Non. Il n’y en a pas. Au contraire, j’ai parlé de moi quand j’étais jeune et de toute la situation que j’ai vécu. Je pense que si j’avais voulu faire de l’autocensure je n’aurai pas parlé de moi.
Dans votre ouvrage, il y a une partie de pluralisme et de confessions. Il y a aussi une partie religieuse, expliquez-nous cela ?
Justement j’ai commencé à prendre des notes au moment où Algérie basculait dans les problèmes. Donc je voulais dire à mes enfants que ce genre de problème n’existaient pas avant, il n’y avait pas de problème d’identité. Moi j’avais des voisins kabyles, des arabophones et il n’y avait aucun problème, il y avait même des Juifs qui parlaient arabe comme nous, il n’y avait aucun problème. Même le multiracial n’existait pas. Il n’y avait pas de problème entre nous. Il y avait le cheikh de la « zaouïa » qui prenait le café avec le rabbin et vice-versa. Je voulais tout simplement raconter tout cela. J’étais vraiment effrayée par ces événements.

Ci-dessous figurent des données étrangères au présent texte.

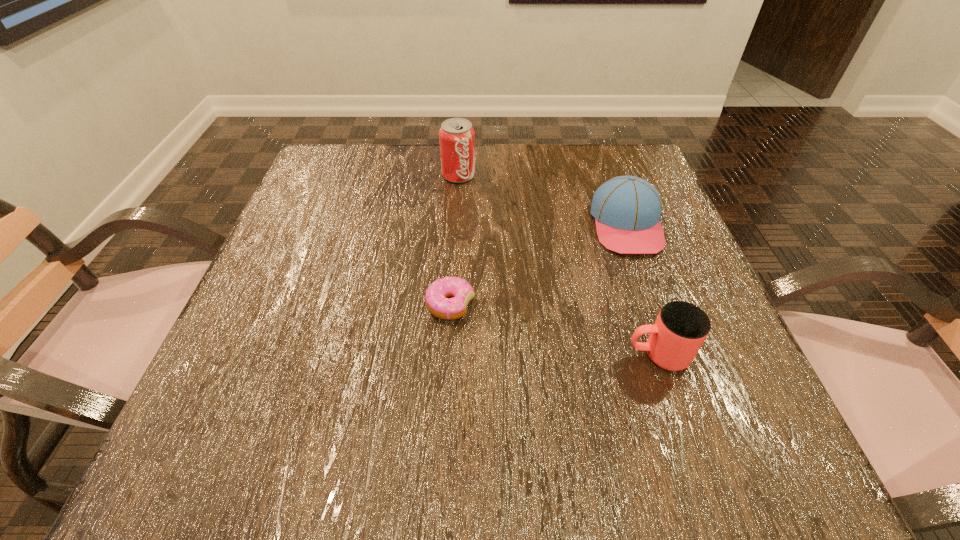 Locate an element on the screen. The width and height of the screenshot is (960, 540). empty location between the soda can and the baseball cap is located at coordinates (542, 200).

The height and width of the screenshot is (540, 960). What are the coordinates of `free space between the third nearest object and the shortest object` in the screenshot? It's located at (539, 265).

This screenshot has width=960, height=540. Identify the location of free space between the baseball cap and the nearest object. (642, 290).

Image resolution: width=960 pixels, height=540 pixels. I want to click on free space between the soda can and the cup, so click(x=558, y=265).

Identify the location of object identified as the closest to the second farthest object. (681, 328).

At what (x,y) coordinates should I click in order to perform the action: click on object that is the second closest to the shortest object. Please return your answer as a coordinate pair (x, y). The image size is (960, 540). Looking at the image, I should click on (627, 209).

This screenshot has width=960, height=540. I want to click on vacant space that satisfies the following two spatial constraints: 1. on the handle side of the cup; 2. on the front side of the third farthest object, so click(x=641, y=305).

Where is `free space that satisfies the following two spatial constraints: 1. on the back side of the farthest object; 2. on the right side of the third farthest object`? free space that satisfies the following two spatial constraints: 1. on the back side of the farthest object; 2. on the right side of the third farthest object is located at coordinates (458, 176).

Y a-t-il un message transmis à travers ce livre ?
Ben oui ! je dit : Identifiez-vous à vos racines. Parce que quant vous avez de bonnes racines, quand vous êtes ancré dans une société qui a des racines, vous n’avez pas à avoir peur. Vous êtes serein. Vous avez des racines vous avez les parents avec une certaine civilisation, si vous ne vous enracinez pas là dedans, comment voulez-vous vivre après. Vous pouvez prendre ces racines et vivre selon ce que vous voulez mais au moins, que vous sachiez d’où vous venez, c’est très important c’est comme l’enfant abandonné qui recherche ses parents.
Peut-on considérer ce livre comme un repère d’histoire pour les jeunes ?
Cela serait me donner trop d’importance. Je ne dirais pas un repère dans l’absolu, mais seulement un petit repère. Quoique je ne sois pas une historienne et je n’en ai pas la prétention. Je n’ai jamais invité à des colloques dans ma ville natale pour y débattre de ce sujet. On invite Benjamin Stora et d’autres personnalités mais moi je n’ai jamais été invité, et pourtant j’ai vécu une partie importante de ma jeunesse dans cette ville de Skikda où ont eu lieu les massacres du 20 Août 55. Je le dis bien et je le redis que je ne suis pas une historienne mais un témoin du massacre et cela est très important. Sur ce point, je trouve que les gens ne s’intéressent pas à l’histoire authentique ; parce que ce que j’avais écrit c’est authentique, c’est des faits réels. J’ai une mémoire phénoménale du quartier où j’ai vécu, je peux vous racontez le moindre détail de mon quartier à cette époque-là, j’étais tellement frappé par les événements que je peux vous donnez le moindre détail sur ce qui s’est passé. Je crois que c’est parce que cette période me tenait à cœur que je garde autant de précisions sur elle.
Après avoir écris ce livre, vous sentez-vous soulagée ?
Oui tout à fait je me sens soulagée d’avoir crié ma douleur à travers ce livre. Pour l’instant je ne me dis pas écrivain mais simplement auteur. Peut-être que plus tard je serais écrivaine. On souhaite que Dieu nous accorde la santé et une longue vie pour pouvoir continuer de concrétiser tout ce dont je rêve encore.
Que représente le 8 Mars pour madame Saâdi ?
C’est une symbolique où les femmes ont une après-midi pour pouvoir sortir et ne pas travailler. Alors qu’elle travaille toute l’année. Qu’est-ce qu’un après-midi face à toute une année de travail et encore même si elle sort cette après-midi, il faut qu’elle prépare d’abord à manger, il faut qu’elle fasse le ménage et tous les travaux. Mais c’est toujours mieux que rien.